To achieve that, we need to involve hundreds if not thousands of people with MND in rigorous scientific research: who gets MND, when and why they get it, and how the condition progress. Does MND strike at the same rate in Scotland as elsewhere? Does it run in families? What symptom would people with MND most like us develop an intervention for? How does the diagnosis affect people and families?

It's complex and time-consuming work, but so important to get it right.

How we do this research

The backbone of all our research involving patients is the CARE-MND platform. CARE-MND is a register of people with MND in Scotland. Over 95% of people with MND in Scotland have given their consent to be added to this register. CARE-MND is used to monitor and audit care, and to identify people who might be interested in research.

Our social scientists conduct research using questionnaires and by talking to people with MND, families, care-givers, health professionals, policy-makers and the public. The work aims to understand the relationships among these groups and the needs of families affected by MND, in order to make recommendations for care and social policy.

Neuropsychologists study how the brain functions to think, learn, remember and express emotions.

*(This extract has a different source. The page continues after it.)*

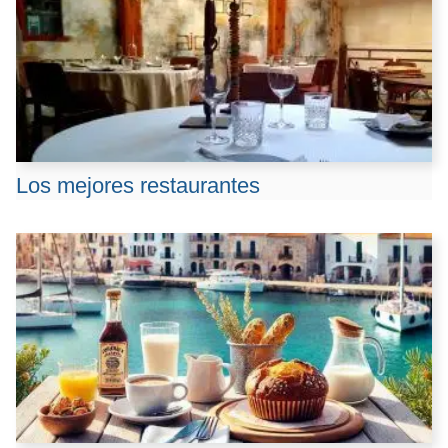
Los mejores restaurantes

These can be termed ‘cognitive functions’. There is a growing body of evidence that cognitive functions are affected in some people with MND.

Making a difference

My voice, my identity

Your voice is more than just a means to communicate, it is part of your identity, as unique as your fingerprint. Speak:Unique, the Voicebank Research Project, aims to generate personalised digital synthetic voices to allow people with MND to sound like themselves again. The synthetic voices can be used in communication aids that convert text entered on a keyboard or by eye movements into a computerised voice. 

Decisions, decisions...

Half of all people living with MND experience changes in thinking, language and behaviour. Understanding who is affected by these changes, and what the changes are, can make a big difference to families and carers. We have developed a screening tool to identify these changes, and are training healthcare professionals around the world how to use it.